**What the task requires**. Required from the data below: the exact lines starting at the line containing "situatie kan je" and ending at the line containing "auteur du siècle", with both ends kept and all pictures dropped.

[Recorded data]
····················
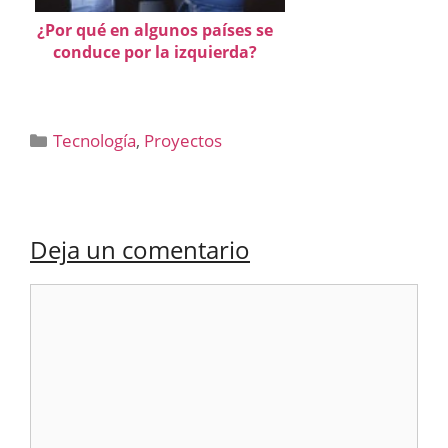
¿Por qué en algunos países se
conduce por la izquierda?
Categorías
Tecnología
,
Proyectos
Deja un comentario
Comentario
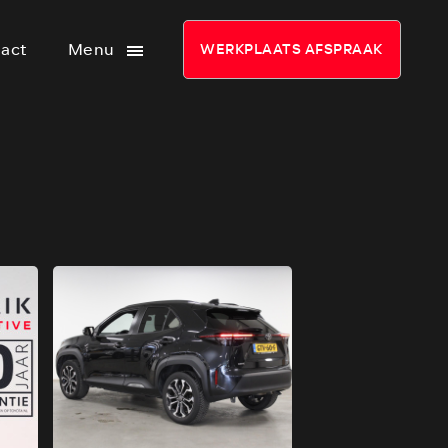
act
Menu
WERKPLAATS AFSPRAAK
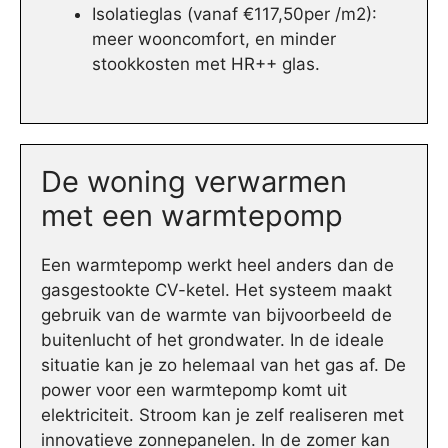
Isolatieglas (vanaf €117,50per /m2):
meer wooncomfort, en minder
stookkosten met HR++ glas.
De woning verwarmen
met een warmtepomp
Een warmtepomp werkt heel anders dan de
gasgestookte CV-ketel. Het systeem maakt
gebruik van de warmte van bijvoorbeeld de
buitenlucht of het grondwater. In de ideale
situatie kan je zo helemaal van het gas af. De
power voor een warmtepomp komt uit
elektriciteit. Stroom kan je zelf realiseren met
innovatieve zonnepanelen. In de zomer kan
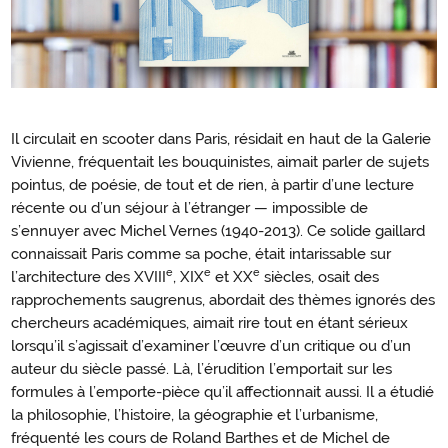
Il circulait en scooter dans Paris, résidait en haut de la Galerie
Introduction
Vivienne, fréquentait les bouquinistes, aimait parler de sujets
pointus, de poésie, de tout et de rien, à partir d’une lecture
récente ou d’un séjour à l’étranger — impossible de
s’ennuyer avec Michel Vernes (1940-2013). Ce solide gaillard
connaissait Paris comme sa poche, était intarissable sur
e
e
e
l’architecture des XVIII
, XIX
et XX
siècles, osait des
rapprochements saugrenus, abordait des thèmes ignorés des
chercheurs académiques, aimait rire tout en étant sérieux
lorsqu’il s’agissait d’examiner l’œuvre d’un critique ou d’un
auteur du siècle passé. Là, l’érudition l’emportait sur les
formules à l’emporte-pièce qu’il affectionnait aussi. Il a étudié
la philosophie, l’histoire, la géographie et l’urbanisme,
fréquenté les cours de Roland Barthes et de Michel de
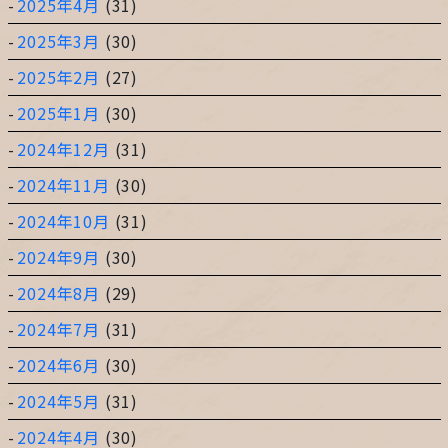
2025年4月
(31)
2025年3月
(30)
2025年2月
(27)
2025年1月
(30)
2024年12月
(31)
2024年11月
(30)
2024年10月
(31)
2024年9月
(30)
2024年8月
(29)
2024年7月
(31)
2024年6月
(30)
2024年5月
(31)
2024年4月
(30)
····················
**Written solution**.
situatie kan je zo helemaal van het gas af. De
power voor een warmtepomp komt uit
elektriciteit. Stroom kan je zelf realiseren met
innovatieve zonnepanelen. In de zomer kan
Il circulait en scooter dans Paris, résidait en haut de la Galerie
Introduction
Vivienne, fréquentait les bouquinistes, aimait parler de sujets
pointus, de poésie, de tout et de rien, à partir d’une lecture
récente ou d’un séjour à l’étranger — impossible de
s’ennuyer avec Michel Vernes (1940-2013). Ce solide gaillard
connaissait Paris comme sa poche, était intarissable sur
e
e
e
l’architecture des XVIII
, XIX
et XX
siècles, osait des
rapprochements saugrenus, abordait des thèmes ignorés des
chercheurs académiques, aimait rire tout en étant sérieux
lorsqu’il s’agissait d’examiner l’œuvre d’un critique ou d’un
auteur du siècle passé. Là, l’érudition l’emportait sur les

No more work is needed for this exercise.